----- TASK INPUT -----

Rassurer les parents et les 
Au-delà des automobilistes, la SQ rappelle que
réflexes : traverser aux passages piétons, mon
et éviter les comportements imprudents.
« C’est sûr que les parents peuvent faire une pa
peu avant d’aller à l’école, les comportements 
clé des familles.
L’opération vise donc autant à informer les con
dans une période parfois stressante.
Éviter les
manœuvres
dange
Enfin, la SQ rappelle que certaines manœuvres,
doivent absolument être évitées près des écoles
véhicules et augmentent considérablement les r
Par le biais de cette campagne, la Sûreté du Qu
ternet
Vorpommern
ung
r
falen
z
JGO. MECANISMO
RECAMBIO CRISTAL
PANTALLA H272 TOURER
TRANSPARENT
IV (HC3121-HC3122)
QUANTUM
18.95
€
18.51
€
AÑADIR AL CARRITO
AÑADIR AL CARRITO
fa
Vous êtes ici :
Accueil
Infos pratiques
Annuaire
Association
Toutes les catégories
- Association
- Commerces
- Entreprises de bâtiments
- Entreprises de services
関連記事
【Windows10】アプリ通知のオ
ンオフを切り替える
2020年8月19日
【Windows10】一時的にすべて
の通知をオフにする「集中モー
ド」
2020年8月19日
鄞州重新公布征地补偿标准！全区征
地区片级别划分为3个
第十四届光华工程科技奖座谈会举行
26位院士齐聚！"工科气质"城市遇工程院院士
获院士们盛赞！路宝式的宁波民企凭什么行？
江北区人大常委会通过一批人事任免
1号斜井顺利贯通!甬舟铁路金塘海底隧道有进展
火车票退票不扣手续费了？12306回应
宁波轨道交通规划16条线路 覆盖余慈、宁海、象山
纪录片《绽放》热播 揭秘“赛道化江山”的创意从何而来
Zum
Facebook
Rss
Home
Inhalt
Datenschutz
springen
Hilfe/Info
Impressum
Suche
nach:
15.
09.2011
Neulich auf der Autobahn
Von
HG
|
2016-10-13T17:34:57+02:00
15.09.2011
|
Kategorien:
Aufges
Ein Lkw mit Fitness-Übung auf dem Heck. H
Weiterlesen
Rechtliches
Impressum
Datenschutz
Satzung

-----

▶ **PROBLEM STATEMENT**
Tally the lines in the records above that contain the word "rappelle". Write the number and nothing else.

▶ **THE ANSWER**
2